University Tun Hussein Onn Malaysia (MALAYSIA)
About this paper:
Appears in: EDULEARN11 Proceedings
Publication year: 2011
Pages: 3641-3652
ISBN: 978-84-615-0441-1
ISSN: 2340-1117
Conference name: 3rd International Conference on Education and New Learning Technologies
Dates: 4-6 July, 2011
Location: Barcelona, Spain
Problem-Based Learning (PBL) has become more widely used in various fields including education. Although there has been research exploring its effectiveness from the student perspective, there has been little research exploring the perceptions of the teachers especially in the context of language learning.

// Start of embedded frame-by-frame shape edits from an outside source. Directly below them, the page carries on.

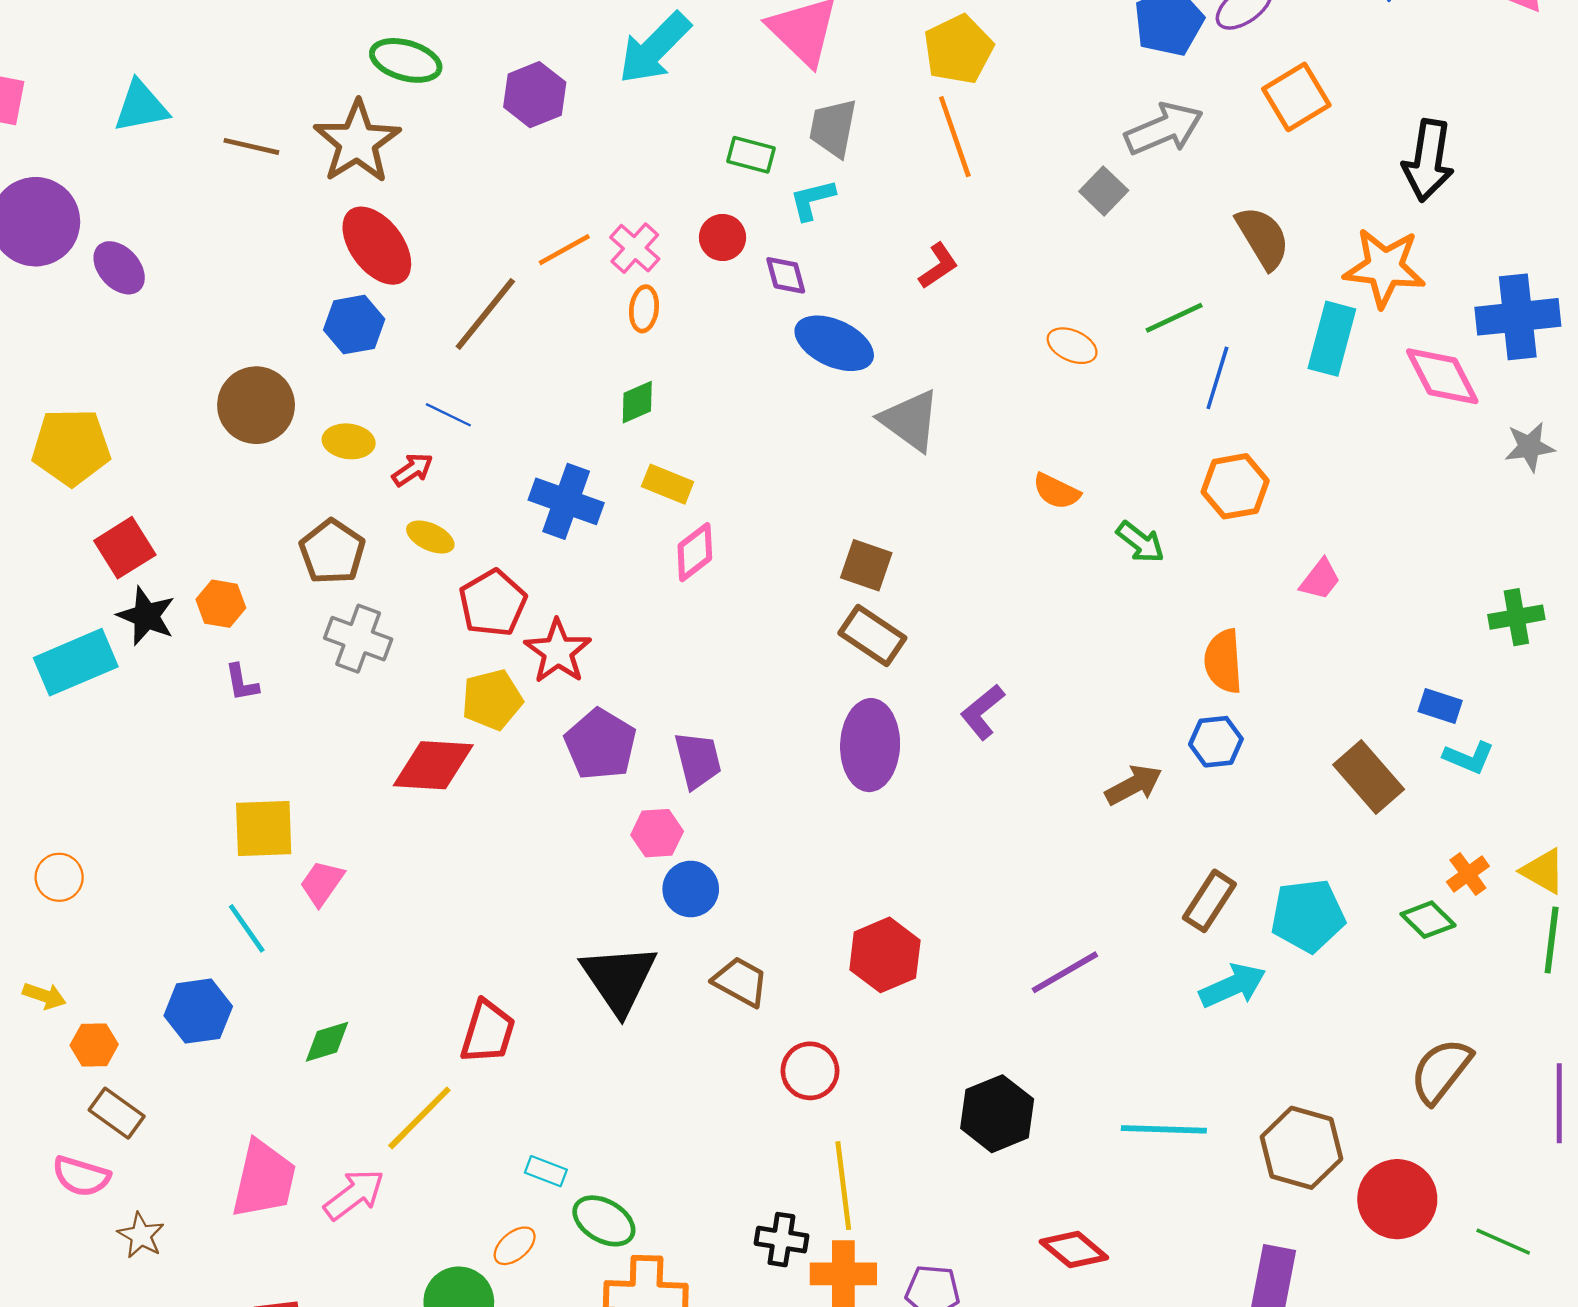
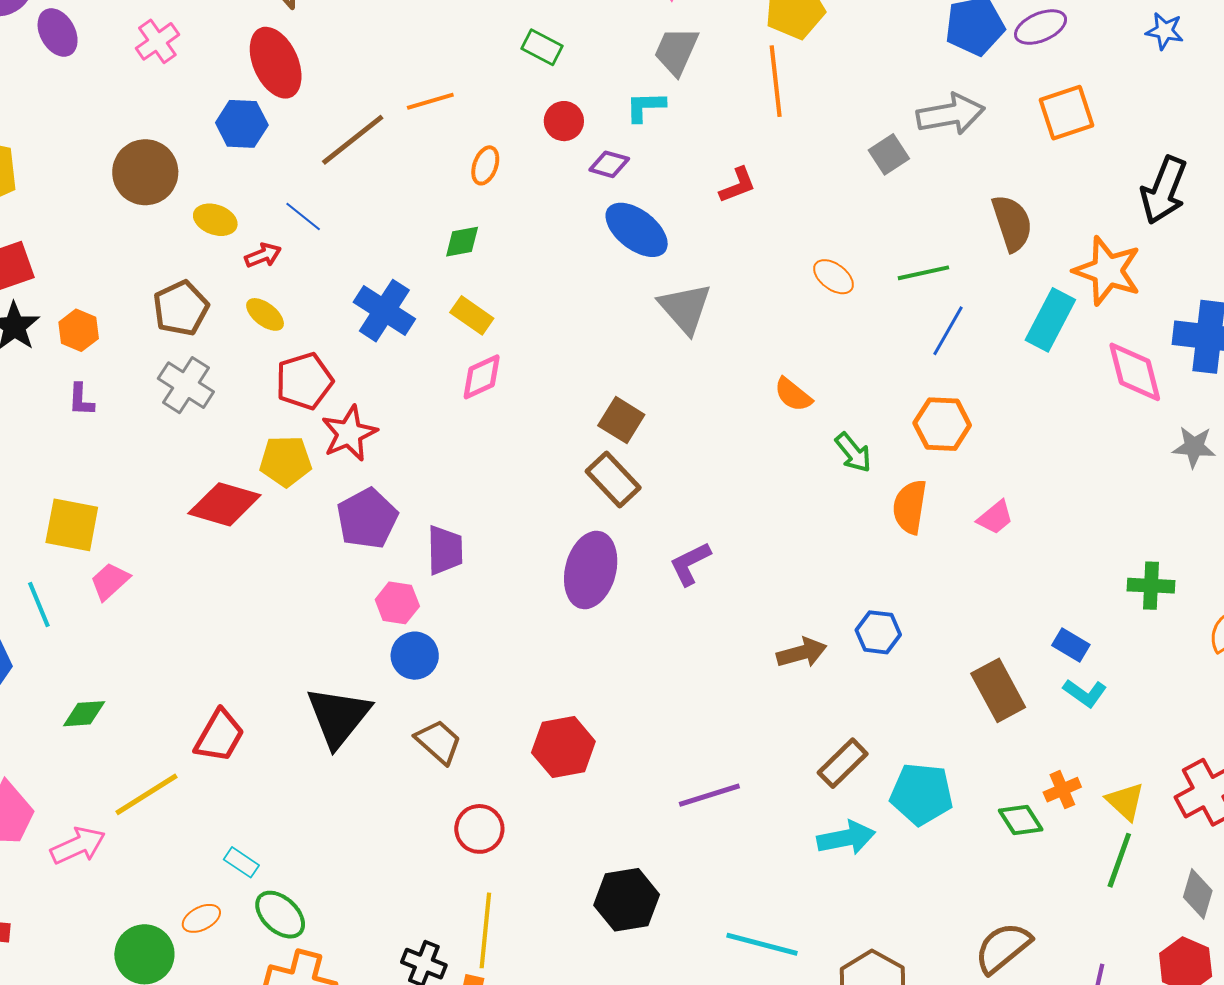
green rectangle: (751, 155) -> (542, 47), moved
pink cross: (635, 248) -> (157, 41), moved
purple diamond: (786, 275) -> (609, 164), turned -72
orange semicircle: (1223, 661) -> (910, 507), moved

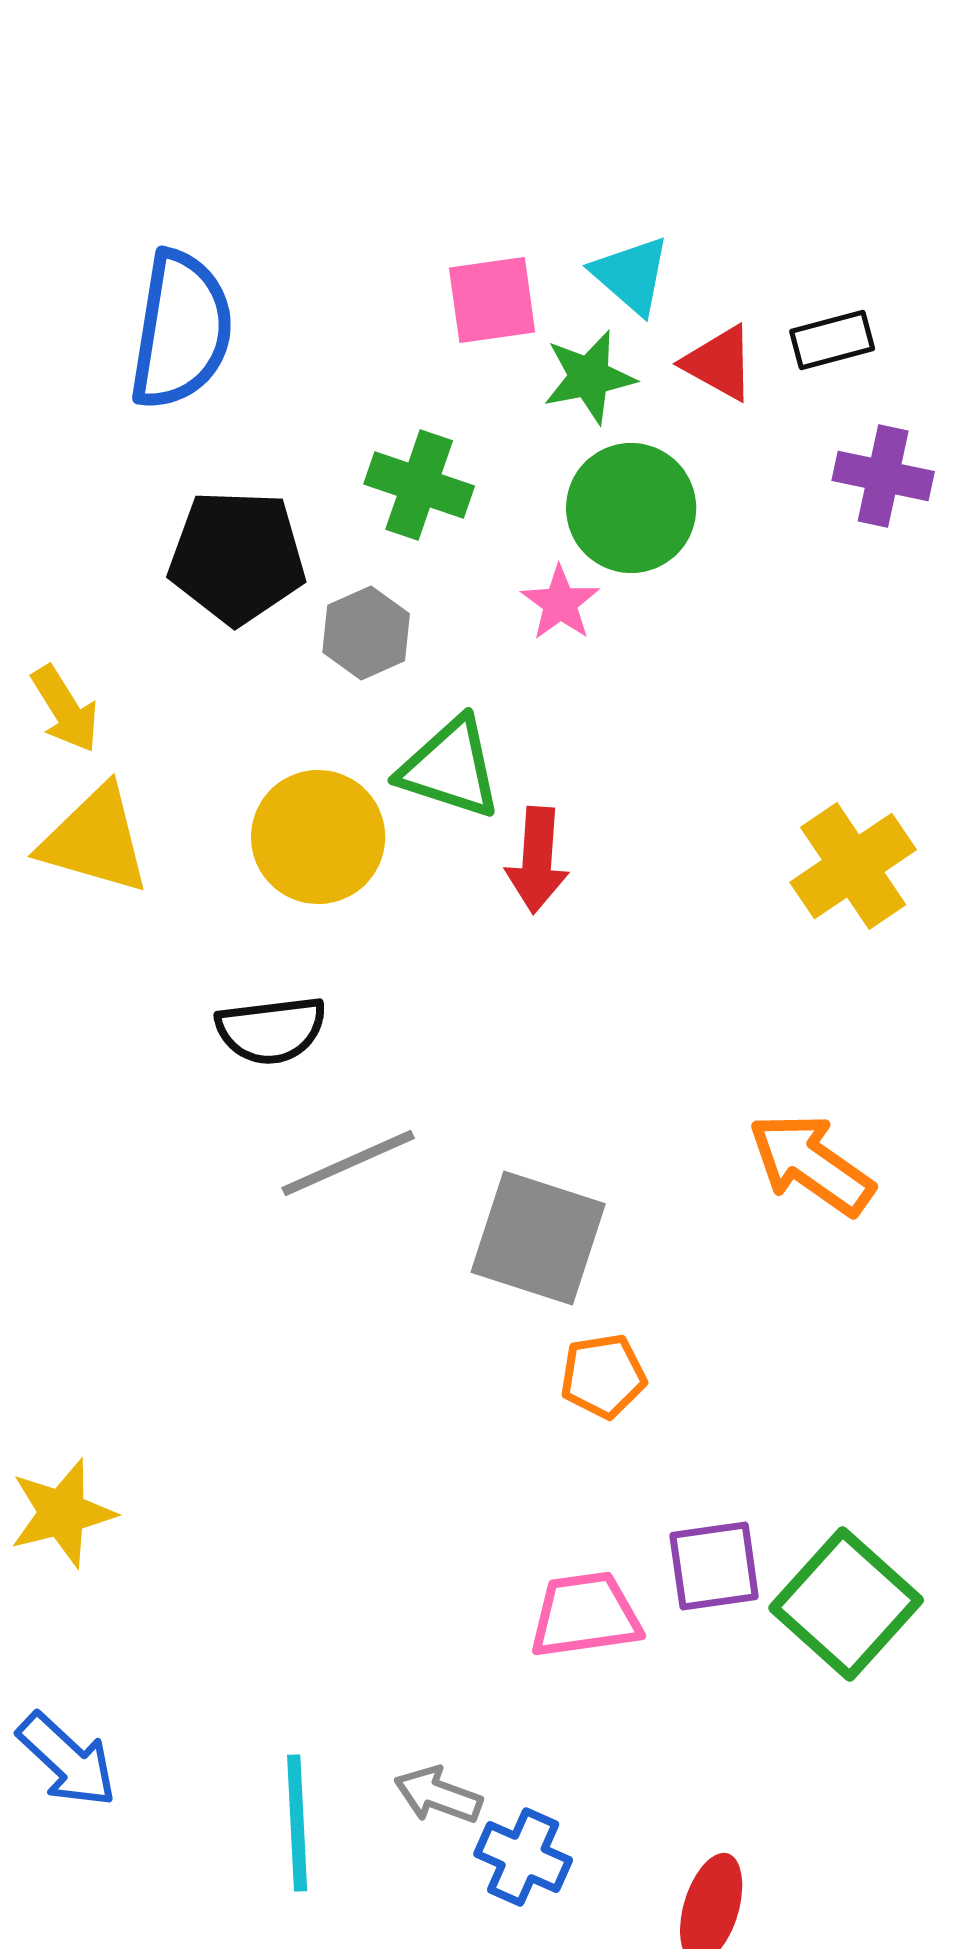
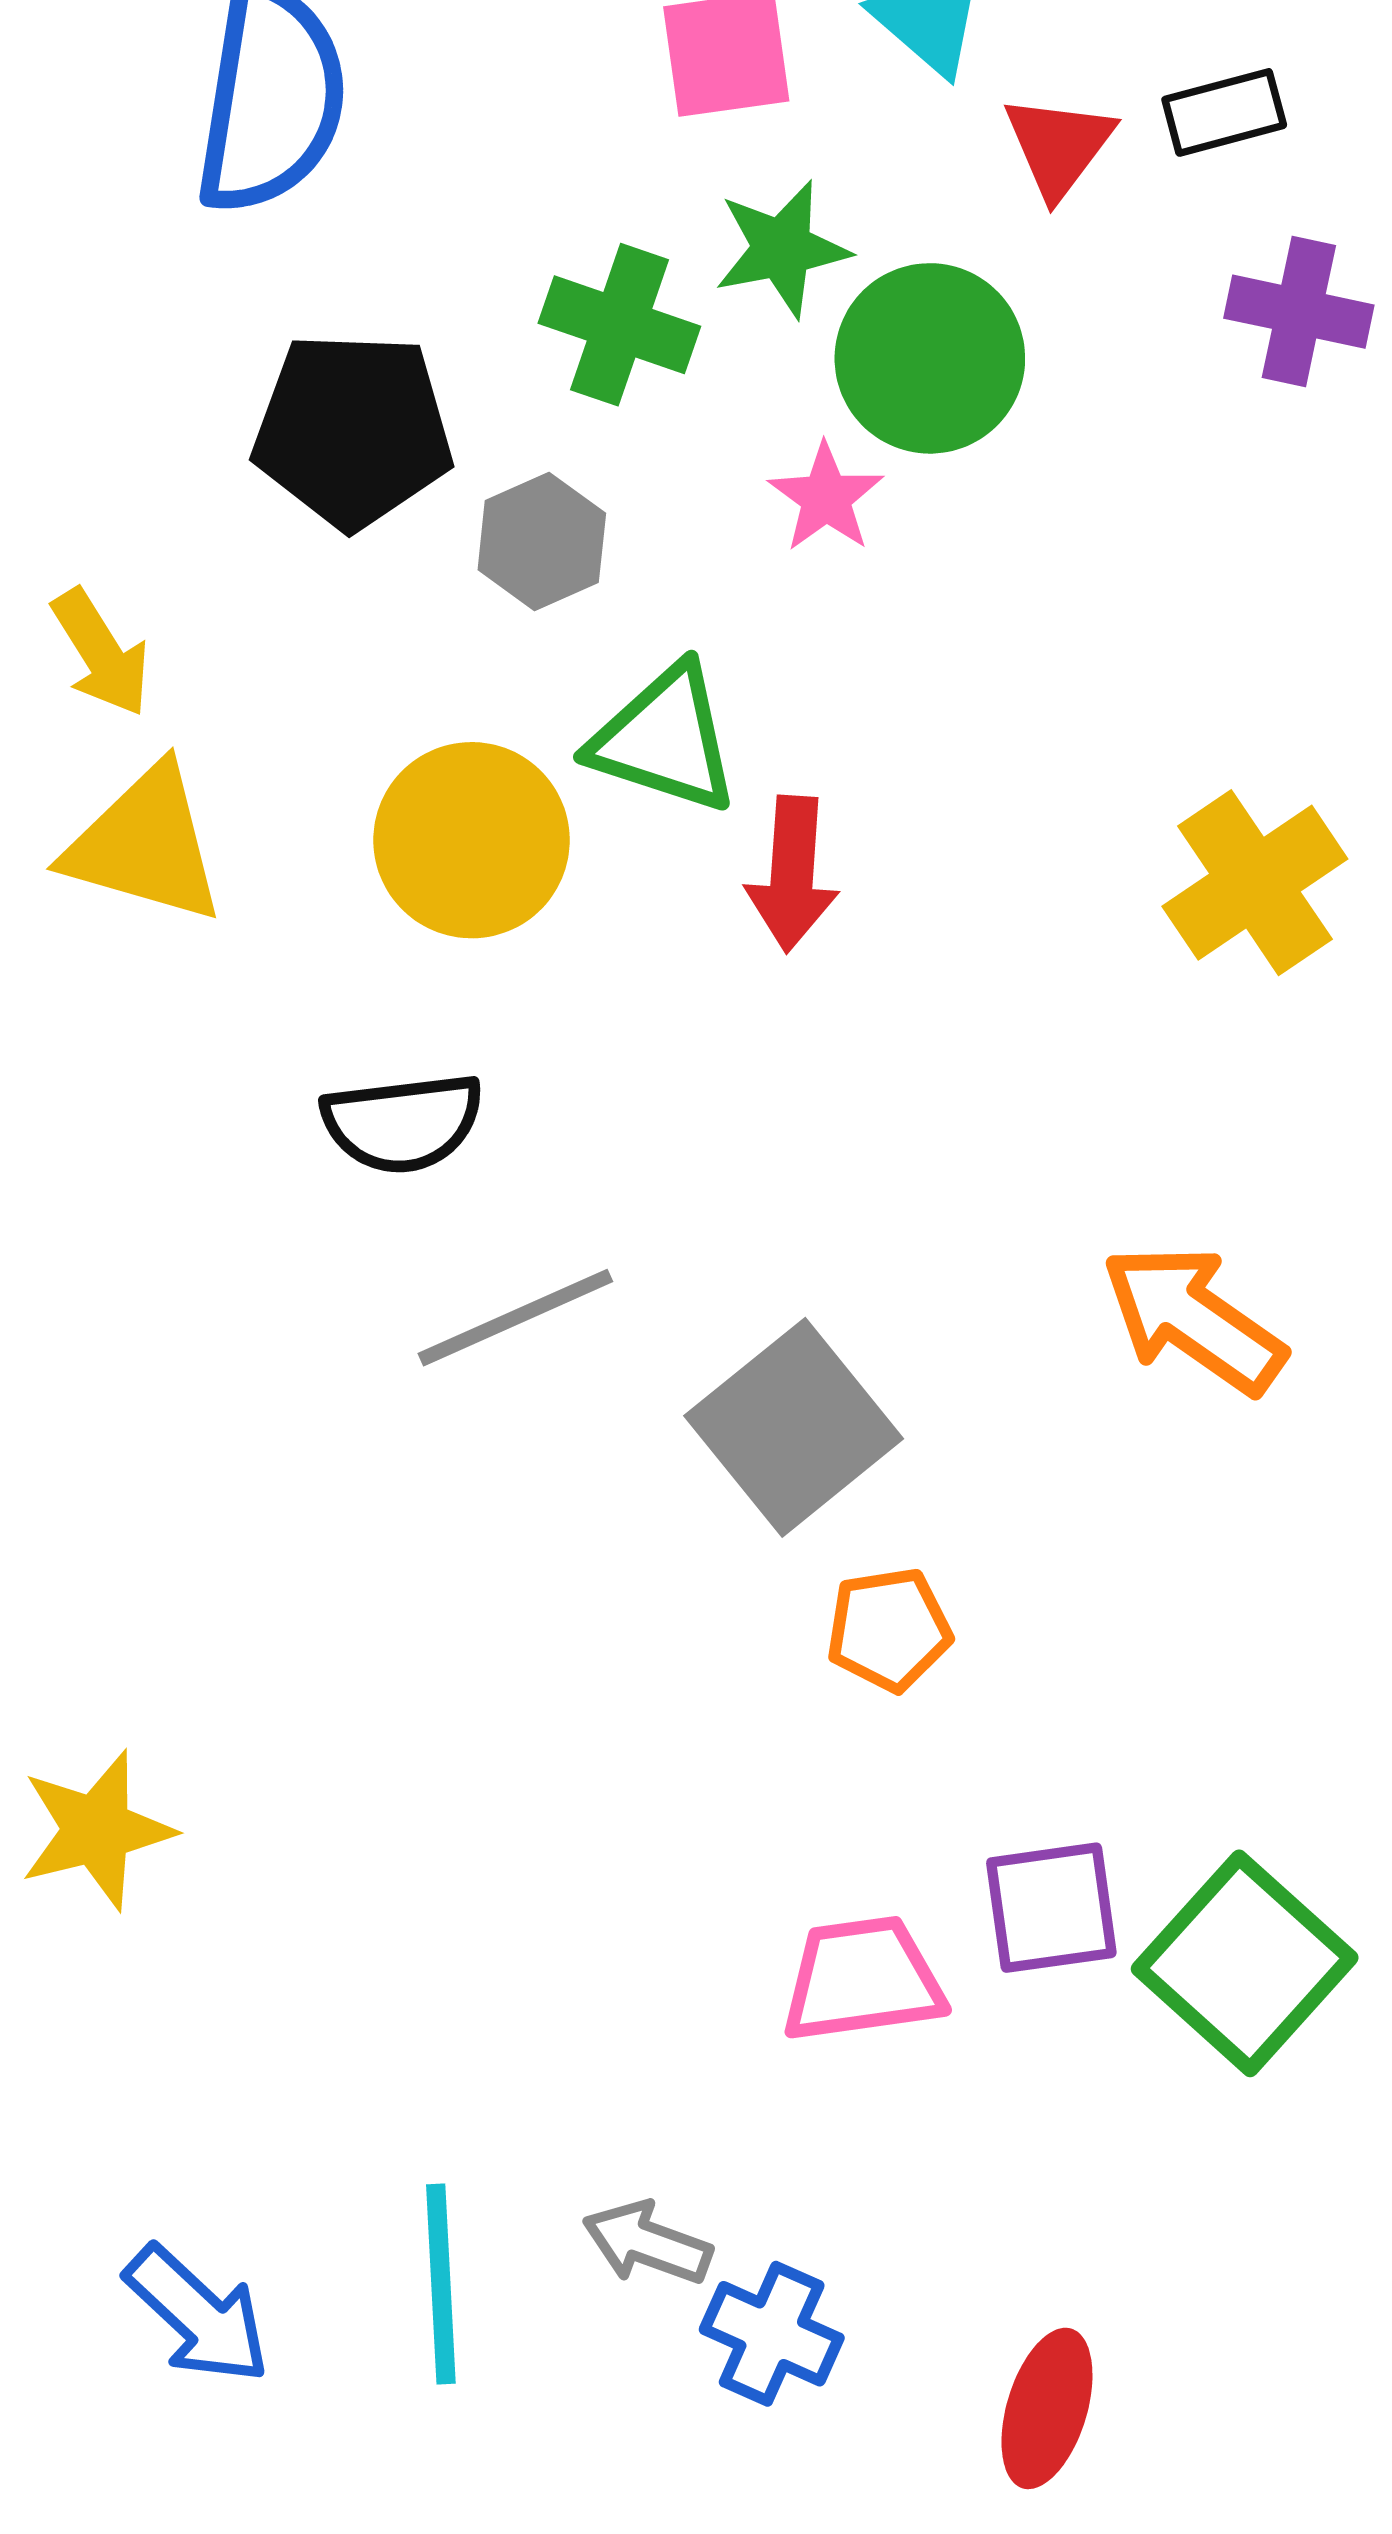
red triangle: (719, 363) -> (1059, 146), turned 38
green star: (589, 377) -> (782, 249), moved
gray square: (538, 1238) -> (794, 1427), turned 33
blue arrow: (67, 1760) -> (198, 2315), moved

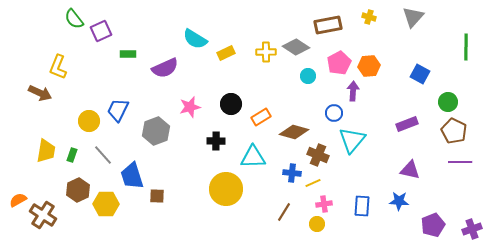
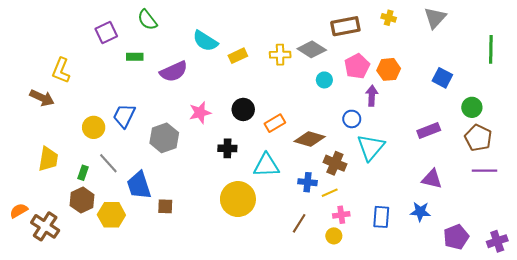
green semicircle: (74, 19) -> (147, 20), moved
green rectangle: (72, 155) -> (83, 173), moved

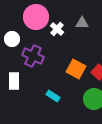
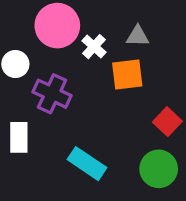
orange square: (76, 69) -> (127, 75), moved, turned -36
cyan rectangle: (53, 96) -> (87, 164), size x1.5

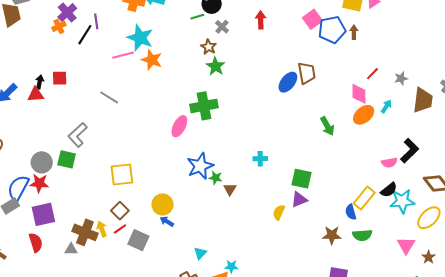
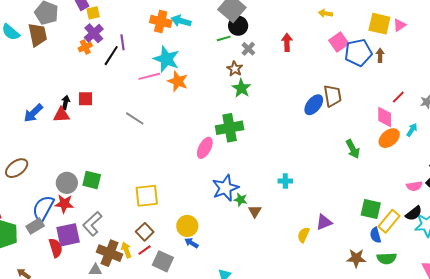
gray L-shape: (78, 135) -> (92, 224), moved
green square: (302, 179) -> (371, 209), moved
red semicircle: (36, 242) -> (56, 248), moved

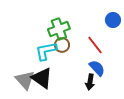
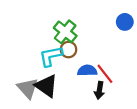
green cross: (59, 29) -> (65, 32), turned -30
red line: (95, 45) -> (105, 74), moved
blue semicircle: (97, 68) -> (87, 71), moved, turned -48

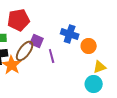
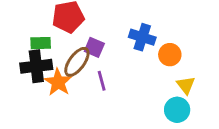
purple line: (52, 56) -> (102, 81), moved
yellow triangle: (100, 67) -> (186, 85), turned -48

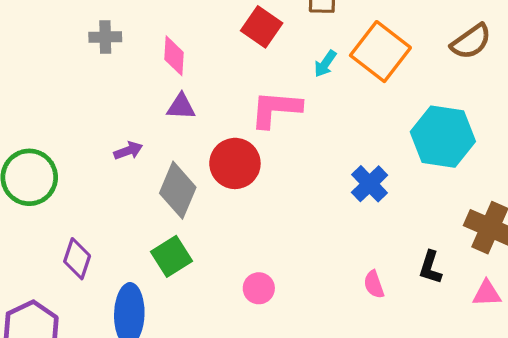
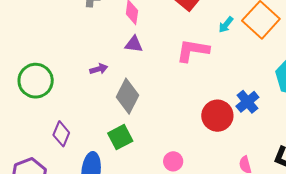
red circle: (235, 163) -> (217, 116), moved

This paper reports an evaluation of English for Specific Purposes (ESP) educators of PBL in a Malaysian undergraduate engineering programme. This method of learning is reliant on the students’ ability to learn in a self-directed mode and is considered to bridge the ‘theory–practice’ gap more effectively. The purpose of this evaluation was to ascertain if this was the case by investigating the experiences of lecturers facilitating a problem based learning ESP classroom. The study took place at University Tun Hussein Onn Malaysia (UTHM). Data were collected from interviewing ESP lecturers implementing the PBL approach in their courses. Semi-structured interviews were undertaken following random selection from two groups of lecturers; those more experienced with the PBL approach and those without much exposure to the approach. Findings revealed an improvement in the students’ ability to inquire and learn in a self-directed manner, and the development of a more holistic view of the learning process. Aspects of the teacher’s role identified included questioning students to draw out their knowledge and understanding and to help students challenge each other, discuss and evaluate their learning. Difficulties encountered were mostly in relation to facilitating groups of differing backgrounds and ability and seeking to enable the students to work well together. Key challenges for teachers were in relation to developing facilitation skills, balancing input or guidance with facilitating independent learning. In a nutshell, PBL was perceived to be beneficial in helping students relate theory to practice and in encouraging an active and enquiring approach to English language use, but lecturers raised important questions about its practice. Tensions were identified between the constructivist theories on which the model of PBL rests and the formal requirements of an externally regulated language curriculum.
Problem-Based Learning, Language Learning, English for Specific Purposes, Self-directed Learning, teacher perspective.